I kept a close watch on how things were going then, and I could see that Smut was making enough money to be able to pay off that note when it came due again, without having to take any of the twelve thousand dollars we got from Bert Ford. But I remembered what he’d said about Astor LeGrand’s finding some way to run him off later, even if he did get the note paid. I wanted to be in shape to take off when that happened. One morning about the first of March we were by ourselves in the front and I asked him about my share of the twelve thousand dollars.
‘When are we going to divide the money?’ I asked him.
He was sitting at the counter, with a toothpick stuck in the center of his mouth. He half-turned and faced me.
‘You don’t need any money right now, do you?’ he asked.
‘I always need money,’ I said.
‘Everybody does. But you don’t specially have to have some right now, do you?’
‘Well, no more than usual,’ I said. ‘But I’m ready to take my share any time now.’

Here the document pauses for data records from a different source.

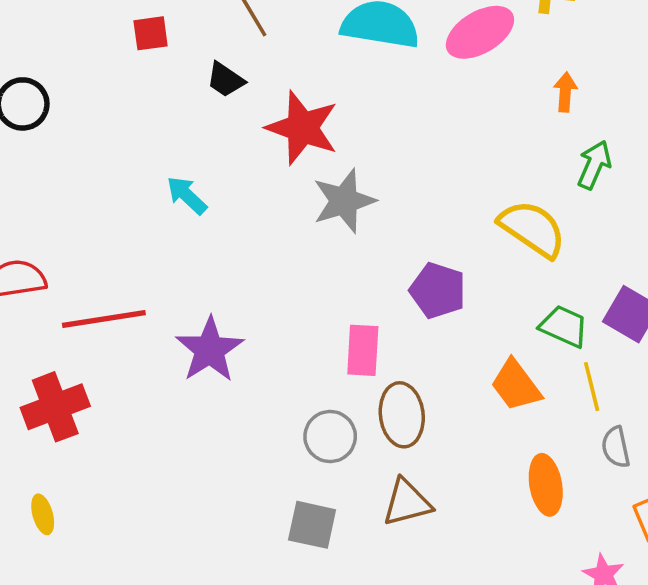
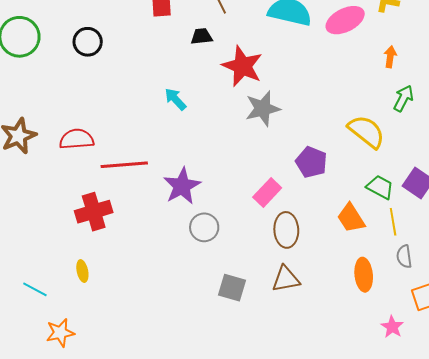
black trapezoid: (225, 80) -> (202, 36), turned 135
pink rectangle: (363, 350) -> (267, 192), turned 36
gray circle: (330, 437) -> (204, 227), moved

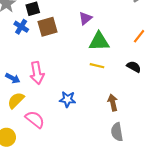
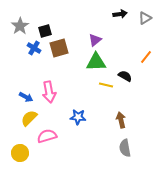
green triangle: (99, 41) -> (96, 62), moved
black semicircle: (134, 67) -> (125, 76), moved
pink semicircle: (35, 119) -> (47, 136), turned -54

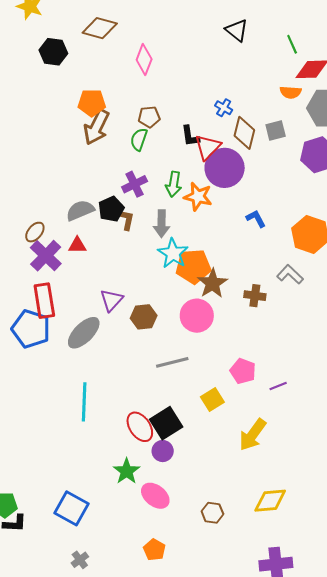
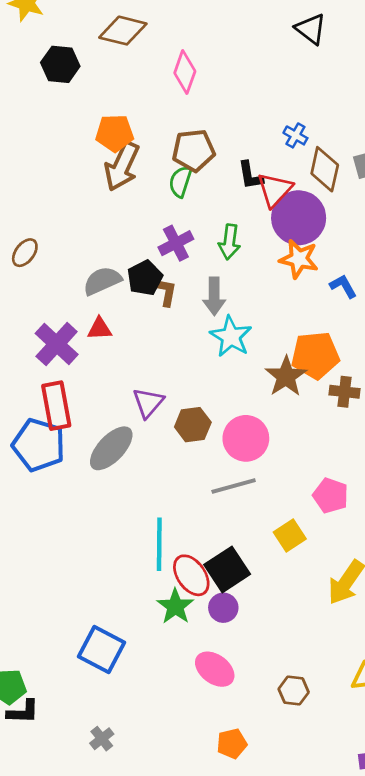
brown pentagon: (149, 117) -> (194, 150), size x1.4
orange star: (198, 197) -> (299, 259), moved
brown ellipse: (35, 232) -> (25, 253), moved
orange pentagon: (193, 266) -> (315, 355), moved
pink circle: (197, 316) -> (246, 438), moved
cyan line: (84, 402) -> (159, 544), moved
green star: (127, 471) -> (175, 606), moved
blue square: (71, 508) -> (102, 650), moved
orange pentagon: (154, 550) -> (232, 744), moved, turned 30
gray cross: (80, 560) -> (102, 739), moved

He chewed on the toothpick for a minute before he answered me. ‘I could give you some money now,’ he said. ‘But let’s not divide the big pile right at this time. We got to wait. We got to be careful.’
‘How much am I going to get, anyway?’ I asked.
‘I been thinking about that. How would a thousand dollars strike you?’
‘Not worth a damn,’ I said. ‘We got twelve thousand in all. If we got caught and tried for it I’d go to the electric chair the same as you.’
‘Nobody’s going to the chair,’ Smut said, ‘but don’t talk so loud. You remember I planned this thing out. I done the dirty work.’
‘I helped you with it,’ I said. ‘Then you pulled me into this business without any warning. You didn’t want to tackle it by yourself.’
‘How about fifteen hundred, then?’
‘I think I ought to have four thousand,’ I said.
Smut threw the toothpick on the floor and stomped it with his foot like he thought it was a cigarette he was throwing away.
‘You’re crazy. I can’t spare four thousand,’ he said. He didn’t sound sore, or anything, when he said it, but I could tell that he didn’t have any idea of giving me that much.
‘What would you do with the money if you had it?’ he asked me.
‘I’d go off somewhere and put up a roadhouse,’ I said.
‘If you didn’t know the folks and the location you might lose all your money in a short time,’ Smut said.
‘I’d pick me out a spot and stay there awhile before I tried it,’ I said.
‘Tell you what I’ll do, Jack,’ Smut said. ‘You stay on here and I’ll raise your wages starting the first of this month. I’ll double your wages. That’ll be fifty dollars a month and your room and board and cigarettes and liquor. We’ll split up the money later on. About next fall. But we got to be mighty careful about spending this money.’
‘That’s not telling me how much I get,’ I said.